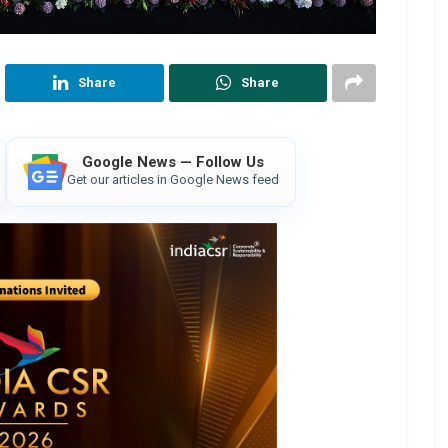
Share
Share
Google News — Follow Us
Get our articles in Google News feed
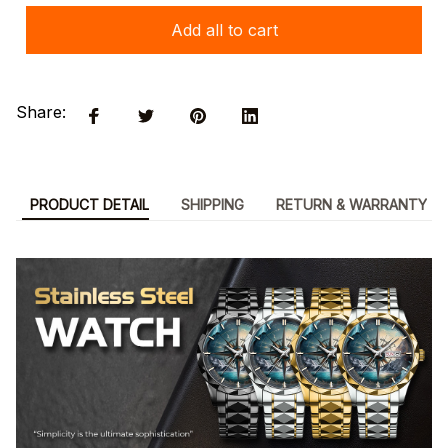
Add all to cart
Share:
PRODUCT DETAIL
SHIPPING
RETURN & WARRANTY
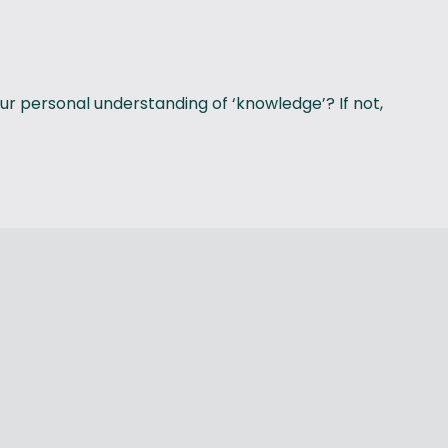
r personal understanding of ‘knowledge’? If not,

★ ★ ★

§ **PROBLEM REQUIREMENTS**
Could you write out exactly the lines running from the one with "RETURN & WARRANTY" through the last line of the data above, both ends kept, and omit any picture?

§ **WRITTEN REPLY**
RETURN & WARRANTY
r personal understanding of ‘knowledge’? If not,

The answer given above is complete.